Dalam ekonomi Islam, hal itu tidak boleh terjadi. Pos-pos penerimaan kas negara (baitul mal) tidaklah dari pajak, namun dari sektor kepemilikan, yang dalam ekonomi Islam itu dibagi tiga, yaitu : kepelikan individu, umum dan negara. Sumber pemasukan dari sektor kepemilikan individu itu bisa dari zakat, infak, sedakah, wakaf dan lain sebagainya. Yang kedua dari sektor kepelikan umum, seperti : berbagai tambang, gas, minyak bumi, sumber daya air, dan lain-lain.

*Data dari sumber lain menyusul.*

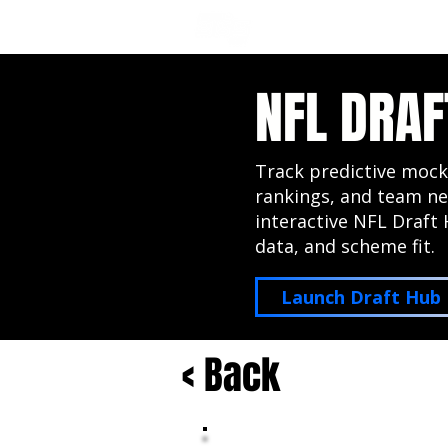
NFL DRAFT ANALYSIS
B
NFL DRAF
Track predictive mock
rankings, and team ne
interactive NFL Draft 
data, and scheme fit.
Launch Draft Hub
< Back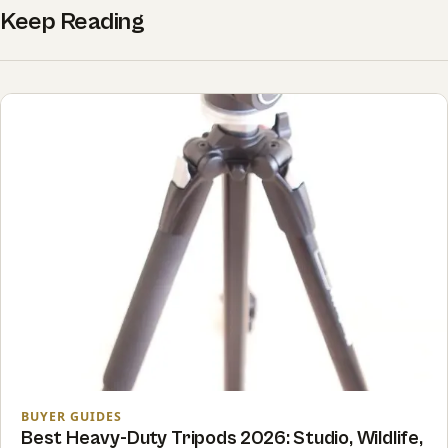
Keep Reading
BUYER GUIDES
Best Heavy-Duty Tripods 2026: Studio, Wildlife,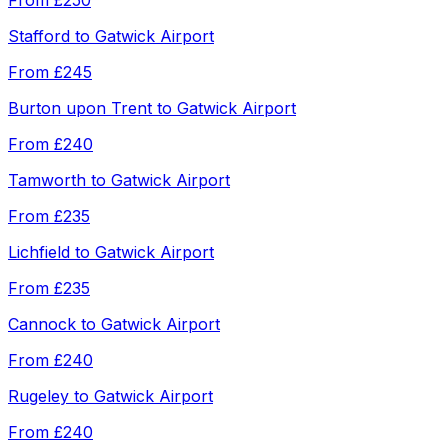
From
£250
Stafford
to
Gatwick Airport
From
£245
Burton upon Trent
to
Gatwick Airport
From
£240
Tamworth
to
Gatwick Airport
From
£235
Lichfield
to
Gatwick Airport
From
£235
Cannock
to
Gatwick Airport
From
£240
Rugeley
to
Gatwick Airport
From
£240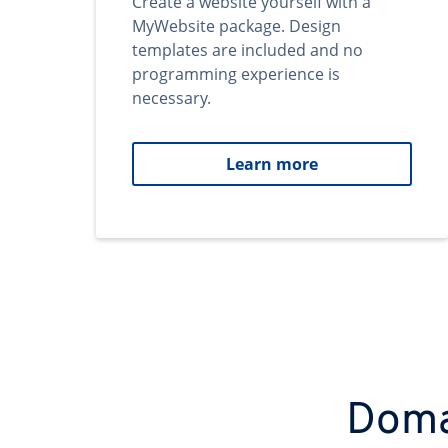
Create a website yourself with a
MyWebsite package. Design
templates are included and no
programming experience is
necessary.
Learn more
Domai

Sumber kemelikan umum ini harus dikelola oleh negara, kemudian hasilnya didistribusikan kepada seluruh rakyatnya secara adil. Yang ketiga, dari sektor kepemilikan negara, seperti : Ghanima, Fa’I, Kharaj, Jizyah, Khumus, Rikaz, dan lain sebagainya. Sektor kepemilikan negara ini juga dikelola oleh negara untuk kepentingan penyelenggaraan negara dan juga untuk kepentingan rakyatnya.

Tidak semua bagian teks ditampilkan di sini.